Cyber Incident Victim: Atlassian
Date:
Feb 2023
Location:
Australia
Summary
A hacking group compromised Atlassian, publicly releasing data for over 13,200 employees—including names, email addresses, and departmental roles—along with office floor plans. The breach resulted from attackers obtaining valid credentials via a third-party workplace app after an employee accidentally exposed their login details in a public repository; however, internal reviews confirmed no compromise of core systems, product data, or customer information. Both the company and the third-party provider stated their respective platforms were not breached, attributing the incident solely to unauthorized credential use.
| CIA Posture | Motives | Tactics, Techniques & Procedures |
|---|---|---|
| Available to members | 1 motive | 1 technique |
| Threat Actor | Type | Location |
|---|---|---|
| 1 actor | Available to members | Available to members |
Description
On February 15, 2023, Atlassian detected unauthorized access leading to the online exposure of internal employee data and office floor plans. The following day, February 16, the hacking group SiegedSec publicly claimed responsibility for breaching the company, announcing the intrusion through a message that mocked Atlassian’s $44 billion valuation. They published two datasets: a file containing 13,200 records with current employee information including names, email addresses, work departments, and other employment details, alongside architectural floor plans for Atlassian’s San Francisco and Sydney office locations. Initial statements from Atlassian indicated the data originated from Envoy, a third-party application used for office resource coordination, with assurances that no product or customer data was compromised. Subsequent investigation revealed attackers obtained an Atlassian employee’s credentials that had been accidentally exposed in a public repository, using these valid credentials to extract data specifically from the Envoy application.
Atlassian and Envoy collaborated to confirm through log analysis that the attackers leveraged the compromised employee account to access and download the exposed data, with Envoy emphasizing its own systems were not directly breached and no other customers’ data was affected.

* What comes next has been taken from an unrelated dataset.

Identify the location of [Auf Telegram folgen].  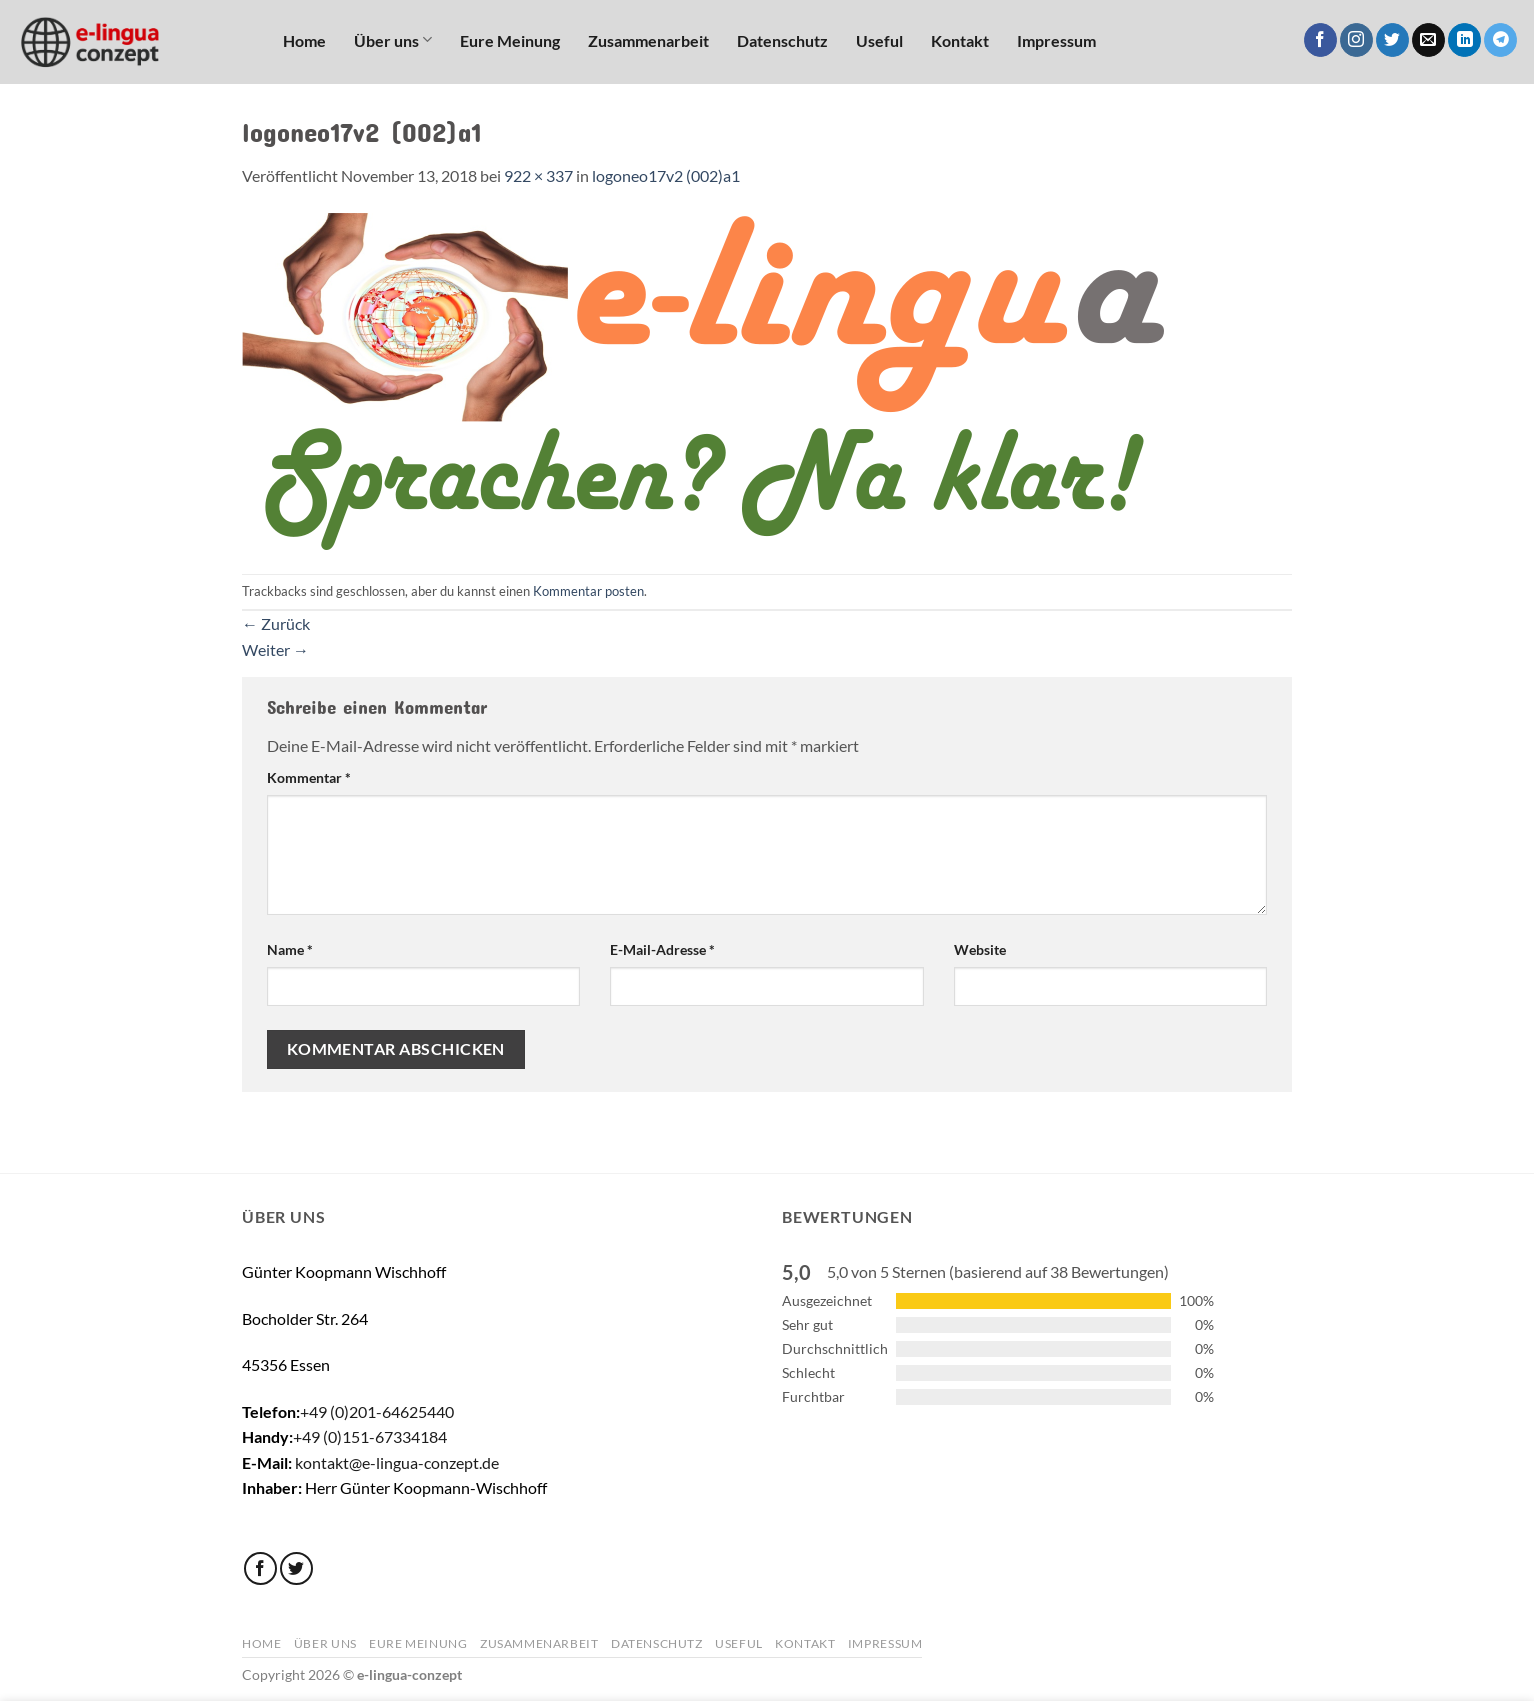
(1500, 40).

The incident impacted approximately 13,200 employee records – nearly 50% more than Atlassian’s self-reported workforce of 8,813 employees in August 2022 – indicating potential inclusion of former staff or contractors. The published floor plans introduced physical security concerns for Atlassian’s offices. SiegedSec, active since April 2022, previously targeted state government systems in Kentucky and Arkansas in June 2022, framing those attacks as responses to abortion legislation post-Dobbs v. Jackson. While the group referenced Atlassian’s June 2022 critical vulnerability in Confluence Server and Data Center software – exploited by multiple threat actors to execute arbitrary code – no evidence linked that prior flaw to this credential-based breach. Atlassian did not disclose additional containment measures beyond confirming the credential misuse mechanism through its joint review with Envoy.